Usage
Workflow
Impact Engine follows the same three steps regardless of which measurement model is used.
1. Prepare a product catalog. Provide a CSV with product characteristics (product_identifier, category, price). In demo notebooks, the catalog simulator generates this automatically.
2. Write a YAML configuration file. The config has three sections: DATA selects the data source and optional transformations, MEASUREMENT selects the model and its parameters, and OUTPUT sets the storage path. See Configuration for the full parameter reference.
DATA:
SOURCE:
type: simulator
CONFIG:
path: data/products.csv
start_date: "2024-01-01"
end_date: "2024-01-31"
TRANSFORM:
FUNCTION: aggregate_by_date
PARAMS:
metric: revenue
MEASUREMENT:
MODEL: interrupted_time_series
PARAMS:
intervention_date: "2024-01-15"
dependent_variable: revenue
OUTPUT:
PATH: output
3. Run the analysis.
from impact_engine_measure import measure_impact, load_results
job_info = measure_impact(
config_path="config.yaml",
storage_url="./results"
)
results = load_results(job_info)
print(results.model_type) # "interrupted_time_series"
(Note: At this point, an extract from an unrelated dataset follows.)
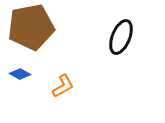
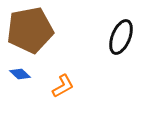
brown pentagon: moved 1 px left, 3 px down
blue diamond: rotated 15 degrees clockwise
print(results.job_id) # "job-20260101-abc123"
print(results.impact_results) # {"schema_version": "2.0", "model_type": ..., "data": {...}}
print(results.transformed_metrics.head()) # DataFrame with aggregated revenue
The engine loads products, retrieves metrics, applies transformations, fits the model, and writes results. measure_impact() returns a JobInfo object; pass it to load_results() to get a typed MeasureJobResult with all artifacts loaded: config, impact_results, products, business_metrics, transformed_metrics, and any model-specific model_artifacts.
Output
Every run produces a standardized output regardless of which model was used.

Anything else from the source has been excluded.